KR20110023942A - Cooling system for liquid - Google Patents

Abstract

PURPOSE: A liquid cooling system capable of the cooling of liquid material to desired temperature is provided to maximize the cooling efficiency by arranging a pipe, in which liquid flows, in a main body. CONSTITUTION: A liquid cooling system comprises a cooling part and a circulation part. The cooling part cools refrigerant. The circulation part comprises a pipe in which, the liquid cooled by a cooling part, is flown. The cooling part comprises a main body, a refrigerant pump(220), a suction tube(230), a heat exchanger(240), and an exhaust line(250).

Description

Liquid cooling device {COOLING SYSTEM FOR LIQUID}

BACKGROUND OF THE INVENTION 1. Field of the Invention The present invention relates to a liquid cooling device, and more particularly, to a liquid cooling device for cooling a liquid such as a beverage or alcohol to a desired temperature desired by a user.

In general, liquid cooling devices are used in homes, offices, or public places to provide a cooling system, such as a cold water cooler that cools drinking water, or a liquor cooling device that cools liquor, such as beer, to a certain temperature. . A system for cooling such liquids is typically equipped with a refrigeration cycle device inside the liquid cooling device to cool drinks or liquor.
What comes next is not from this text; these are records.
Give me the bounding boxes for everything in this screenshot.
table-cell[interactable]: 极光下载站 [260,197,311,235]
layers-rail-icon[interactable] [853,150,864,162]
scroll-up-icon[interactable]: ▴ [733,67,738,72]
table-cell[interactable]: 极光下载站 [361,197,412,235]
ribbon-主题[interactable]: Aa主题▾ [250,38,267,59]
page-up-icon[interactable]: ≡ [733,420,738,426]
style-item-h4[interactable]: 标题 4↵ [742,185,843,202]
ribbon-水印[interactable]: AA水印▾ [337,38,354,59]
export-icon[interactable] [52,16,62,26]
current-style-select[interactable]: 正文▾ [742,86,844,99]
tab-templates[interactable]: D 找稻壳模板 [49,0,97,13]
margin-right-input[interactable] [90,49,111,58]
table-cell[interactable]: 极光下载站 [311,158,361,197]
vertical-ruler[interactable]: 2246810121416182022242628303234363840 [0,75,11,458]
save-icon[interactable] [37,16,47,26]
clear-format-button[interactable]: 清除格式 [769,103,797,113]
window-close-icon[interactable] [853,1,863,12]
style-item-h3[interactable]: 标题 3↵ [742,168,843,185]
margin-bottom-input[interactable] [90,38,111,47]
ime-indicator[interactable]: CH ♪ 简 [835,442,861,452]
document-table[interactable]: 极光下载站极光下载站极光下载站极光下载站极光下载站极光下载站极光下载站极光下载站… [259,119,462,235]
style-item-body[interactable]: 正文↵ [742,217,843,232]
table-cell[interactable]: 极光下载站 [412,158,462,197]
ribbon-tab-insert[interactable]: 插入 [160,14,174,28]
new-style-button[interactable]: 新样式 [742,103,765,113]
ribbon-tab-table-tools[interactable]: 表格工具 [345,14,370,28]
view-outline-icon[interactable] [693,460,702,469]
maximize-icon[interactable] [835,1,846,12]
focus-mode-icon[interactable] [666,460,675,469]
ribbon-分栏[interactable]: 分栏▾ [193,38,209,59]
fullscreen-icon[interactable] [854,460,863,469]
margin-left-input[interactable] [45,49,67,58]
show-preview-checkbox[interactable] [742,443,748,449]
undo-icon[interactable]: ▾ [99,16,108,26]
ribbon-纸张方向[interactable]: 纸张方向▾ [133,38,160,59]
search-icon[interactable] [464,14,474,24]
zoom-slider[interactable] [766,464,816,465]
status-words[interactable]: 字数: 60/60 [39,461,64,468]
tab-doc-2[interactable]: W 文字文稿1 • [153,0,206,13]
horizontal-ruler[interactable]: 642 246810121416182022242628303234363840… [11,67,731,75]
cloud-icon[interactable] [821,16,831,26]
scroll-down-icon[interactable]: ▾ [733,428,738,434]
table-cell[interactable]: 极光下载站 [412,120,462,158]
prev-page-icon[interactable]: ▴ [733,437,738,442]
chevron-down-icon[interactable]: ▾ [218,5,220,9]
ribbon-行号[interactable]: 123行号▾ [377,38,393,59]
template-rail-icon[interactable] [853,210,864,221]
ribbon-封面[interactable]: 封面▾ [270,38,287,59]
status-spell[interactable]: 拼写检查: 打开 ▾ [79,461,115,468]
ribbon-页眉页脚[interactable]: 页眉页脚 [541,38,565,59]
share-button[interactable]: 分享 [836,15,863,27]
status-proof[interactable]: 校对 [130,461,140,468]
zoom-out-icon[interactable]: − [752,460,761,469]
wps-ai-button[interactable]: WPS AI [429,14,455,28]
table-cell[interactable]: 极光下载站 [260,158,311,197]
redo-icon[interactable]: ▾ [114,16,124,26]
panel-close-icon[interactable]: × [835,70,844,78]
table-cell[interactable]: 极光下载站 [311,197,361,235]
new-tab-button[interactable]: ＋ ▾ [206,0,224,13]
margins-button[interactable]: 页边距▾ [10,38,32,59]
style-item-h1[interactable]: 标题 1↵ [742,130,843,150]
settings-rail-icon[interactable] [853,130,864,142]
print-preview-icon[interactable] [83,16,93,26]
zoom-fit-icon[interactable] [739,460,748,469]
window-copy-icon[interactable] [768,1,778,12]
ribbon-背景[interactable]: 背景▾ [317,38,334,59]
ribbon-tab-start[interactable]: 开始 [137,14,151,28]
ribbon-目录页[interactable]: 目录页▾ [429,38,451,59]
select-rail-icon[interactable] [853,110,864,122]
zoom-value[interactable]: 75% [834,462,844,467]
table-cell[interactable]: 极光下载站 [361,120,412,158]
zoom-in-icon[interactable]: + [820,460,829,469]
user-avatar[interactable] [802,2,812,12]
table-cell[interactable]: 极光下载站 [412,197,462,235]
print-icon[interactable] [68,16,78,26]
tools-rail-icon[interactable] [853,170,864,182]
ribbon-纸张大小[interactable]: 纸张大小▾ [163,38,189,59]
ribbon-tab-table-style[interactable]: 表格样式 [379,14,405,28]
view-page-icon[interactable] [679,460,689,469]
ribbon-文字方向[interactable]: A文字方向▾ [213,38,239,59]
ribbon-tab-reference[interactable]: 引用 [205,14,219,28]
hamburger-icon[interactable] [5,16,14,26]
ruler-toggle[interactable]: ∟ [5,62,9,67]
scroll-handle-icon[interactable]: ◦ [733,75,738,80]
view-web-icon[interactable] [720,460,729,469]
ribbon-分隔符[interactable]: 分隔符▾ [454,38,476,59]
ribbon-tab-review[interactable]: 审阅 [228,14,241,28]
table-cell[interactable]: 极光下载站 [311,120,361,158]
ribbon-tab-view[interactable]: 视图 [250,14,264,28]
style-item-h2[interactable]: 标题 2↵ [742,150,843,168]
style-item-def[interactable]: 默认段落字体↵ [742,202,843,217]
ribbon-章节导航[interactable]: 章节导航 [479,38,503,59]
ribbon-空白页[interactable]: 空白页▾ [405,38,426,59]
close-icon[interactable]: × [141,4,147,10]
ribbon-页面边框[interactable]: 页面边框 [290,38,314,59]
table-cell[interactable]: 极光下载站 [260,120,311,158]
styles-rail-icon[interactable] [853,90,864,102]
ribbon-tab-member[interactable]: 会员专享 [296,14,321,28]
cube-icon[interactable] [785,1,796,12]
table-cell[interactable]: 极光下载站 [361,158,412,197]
1 is a perspective view showing a main part of a conventional liquid cooling device. In the conventional liquid cooling apparatus, an endothermic pipe 30 through which a refrigerant circulates is disposed along an inner wall of the case 10, and a distribution pipe 20 having an inlet and an outlet of the liquid is overlapped and wound in an inner space of the case 10. The remaining space of the case 10 is filled with a cooling medium such as water or alcohol to cool the beverage or the alcoholic beverage.
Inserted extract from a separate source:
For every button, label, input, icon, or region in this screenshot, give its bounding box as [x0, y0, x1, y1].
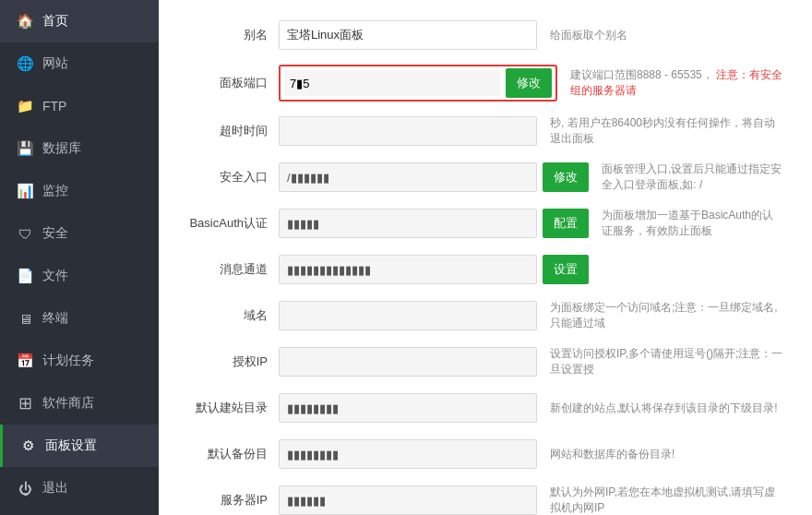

However, according to the conventional liquid cooling device, the endothermic pipe 30 may be removed in a relatively large number of times to obtain the required cooling effect only by heat absorption through the endothermic pipe 30 installed along the inner wall of the case 10. In order to increase the heat exchange area, the volume of the case 10 had to be increased and the number of turns of the endothermic pipe 30 had to be increased. As the volume of the case 10 increased, the case 10 had to be wound along the inner wall. There was a problem that the amount of the refrigerating medium to be filled therein also takes a lot of power.

In addition, since the endothermic pipe 30 wound around the inner wall of the case 10 absorbs not only the heat of the liquid in the flow pipe 20 but also the heat outside the case 10, there is a problem that the cooling energy is increased more than necessary. .
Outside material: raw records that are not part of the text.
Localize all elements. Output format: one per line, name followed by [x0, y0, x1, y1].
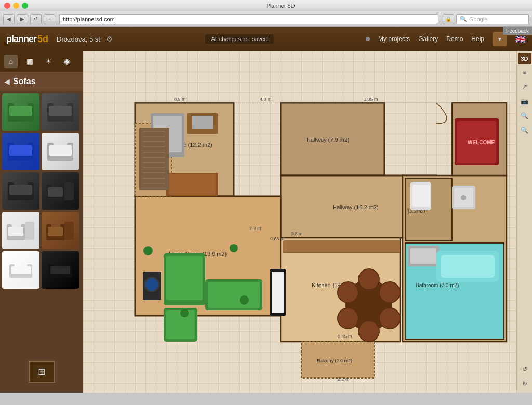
svg-rect-18 — [47, 156, 73, 161]
gallery-link[interactable]: Gallery — [418, 35, 438, 43]
svg-rect-105 — [272, 272, 284, 313]
black-sofa-item[interactable] — [42, 251, 79, 289]
svg-rect-19 — [49, 145, 72, 156]
demo-link[interactable]: Demo — [446, 35, 463, 43]
address-bar[interactable]: http://plannersd.com — [59, 14, 438, 24]
home-toolbar-icon[interactable]: ⌂ — [4, 55, 18, 68]
maximize-window-button[interactable] — [22, 3, 28, 9]
svg-rect-47 — [11, 266, 31, 274]
svg-point-108 — [379, 282, 400, 303]
svg-rect-90 — [169, 174, 216, 195]
svg-text:3.85 m: 3.85 m — [364, 97, 378, 102]
furniture-row-1 — [2, 93, 81, 131]
svg-rect-24 — [9, 185, 32, 195]
logo-5d: 5d — [37, 34, 48, 45]
brown-sofa-item[interactable] — [42, 212, 79, 249]
svg-rect-34 — [7, 236, 25, 240]
settings-icon[interactable]: ⚙ — [106, 35, 113, 43]
browser-chrome: Planner 5D ◀ ▶ ↺ + http://plannersd.com … — [0, 0, 532, 27]
home-nav-button[interactable]: + — [44, 14, 55, 24]
svg-point-110 — [379, 308, 400, 329]
svg-rect-131 — [139, 128, 169, 190]
search-placeholder: Google — [469, 16, 487, 22]
svg-text:WELCOME: WELCOME — [468, 140, 495, 145]
language-flag[interactable]: 🇬🇧 — [515, 34, 526, 44]
svg-rect-13 — [8, 156, 34, 161]
category-header: ◀ Sofas — [0, 72, 83, 91]
svg-rect-23 — [8, 195, 34, 200]
refresh-button[interactable]: ↺ — [30, 14, 42, 24]
dark-sofa-2-item[interactable] — [42, 172, 79, 210]
undo-button[interactable]: ↺ — [518, 362, 531, 376]
furniture-row-4 — [2, 212, 81, 249]
white-corner-sofa-item[interactable] — [2, 212, 39, 249]
svg-rect-29 — [64, 182, 74, 200]
floor-selector[interactable]: ⊞ — [29, 361, 55, 383]
back-arrow-icon[interactable]: ◀ — [4, 77, 10, 86]
svg-text:Hallway (7.9 m2): Hallway (7.9 m2) — [307, 137, 350, 143]
back-button[interactable]: ◀ — [3, 14, 15, 24]
url-text: http://plannersd.com — [63, 16, 115, 22]
browser-toolbar: ◀ ▶ ↺ + http://plannersd.com 🔒 🔍 Google — [0, 11, 532, 27]
eye-toolbar-icon[interactable]: ◉ — [60, 55, 74, 68]
lamp-toolbar-icon[interactable]: ☀ — [42, 55, 55, 68]
help-link[interactable]: Help — [471, 35, 484, 43]
svg-point-112 — [358, 321, 379, 342]
browser-search[interactable]: 🔍 Google — [456, 14, 529, 24]
svg-rect-40 — [46, 236, 64, 240]
left-sidebar: ⌂ ▦ ☀ ◉ ◀ Sofas — [0, 51, 83, 393]
dark-sofa-1-item[interactable] — [2, 172, 39, 210]
save-status: All changes are saved — [205, 34, 274, 44]
floor-plan-svg: Office (12.2 m2) Hallway (7.9 m2) Hallwa… — [83, 51, 516, 393]
svg-text:0.8 m: 0.8 m — [291, 231, 303, 236]
list-view-button[interactable]: ≡ — [518, 65, 531, 79]
svg-rect-92 — [166, 256, 203, 300]
green-sofa-item[interactable] — [2, 93, 39, 131]
redo-button[interactable]: ↻ — [518, 377, 531, 390]
svg-point-109 — [338, 308, 358, 329]
header-center: All changes are saved — [113, 34, 365, 44]
share-button[interactable]: ↗ — [518, 80, 531, 93]
blue-sofa-item[interactable] — [2, 133, 39, 170]
3d-view-button[interactable]: 3D — [518, 53, 531, 64]
svg-point-99 — [145, 278, 158, 291]
svg-rect-8 — [47, 116, 73, 122]
svg-point-100 — [143, 246, 153, 255]
zoom-out-button[interactable]: 🔍 — [518, 124, 531, 137]
white-sofa-item[interactable] — [42, 133, 79, 170]
minimize-window-button[interactable] — [13, 3, 19, 9]
svg-rect-9 — [49, 106, 72, 116]
svg-rect-119 — [410, 248, 436, 264]
svg-rect-35 — [25, 222, 34, 240]
feedback-button[interactable]: Feedback — [503, 27, 532, 35]
furniture-row-3 — [2, 172, 81, 210]
objects-toolbar-icon[interactable]: ▦ — [23, 55, 36, 68]
svg-text:Bathroom (7.0 m2): Bathroom (7.0 m2) — [416, 282, 459, 288]
svg-text:4.8 m: 4.8 m — [260, 97, 272, 102]
furniture-grid — [0, 91, 83, 351]
furniture-row-5 — [2, 251, 81, 289]
svg-rect-36 — [8, 227, 23, 236]
header-right: My projects Gallery Demo Help ▼ 🇬🇧 — [366, 32, 526, 46]
svg-rect-30 — [48, 187, 63, 197]
svg-text:0.45 m: 0.45 m — [338, 334, 352, 339]
svg-point-103 — [230, 244, 238, 252]
svg-text:Hallway (16.2 m2): Hallway (16.2 m2) — [332, 204, 379, 210]
white-small-sofa-item[interactable] — [2, 251, 39, 289]
camera-button[interactable]: 📷 — [518, 95, 531, 108]
search-icon: 🔍 — [460, 16, 467, 22]
close-window-button[interactable] — [4, 3, 10, 9]
svg-rect-84 — [192, 116, 213, 129]
zoom-in-button[interactable]: 🔍 — [518, 109, 531, 123]
svg-rect-4 — [9, 106, 32, 116]
forward-button[interactable]: ▶ — [17, 14, 28, 24]
dark-gray-sofa-item[interactable] — [42, 93, 79, 131]
project-name: Drozdova, 5 st. — [57, 35, 102, 43]
svg-text:Balcony (2.0 m2): Balcony (2.0 m2) — [317, 358, 352, 363]
svg-point-111 — [358, 269, 379, 290]
svg-rect-14 — [9, 145, 32, 156]
canvas-area[interactable]: Office (12.2 m2) Hallway (7.9 m2) Hallwa… — [83, 51, 516, 393]
browser-window-controls — [4, 3, 28, 9]
my-projects-link[interactable]: My projects — [378, 35, 410, 43]
main-content: ⌂ ▦ ☀ ◉ ◀ Sofas — [0, 51, 532, 393]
On the other hand, the conventional liquid cooling device as described above has a problem in that the liquid can be simply cooled to only one constant temperature by providing one cooling device.

The present invention is to solve the above problems, comprising a cooling unit and the circulation unit, the circulation unit includes a pipe through which the liquid cooled by the cooling unit flows, the pipe is extended into the body of the cooling unit An object of the present invention is to provide a liquid cooling device with excellent cooling efficiency.

The technical problem to be achieved by the present invention is not limited to the technical problem mentioned above, and other technical problems not mentioned above may be clearly understood by those skilled in the art from the following description. will be.

The liquid cooling device of the present invention includes a circulation section including a cooling section for cooling the refrigerant and a pipe through which the liquid cooled by the cooling section flows.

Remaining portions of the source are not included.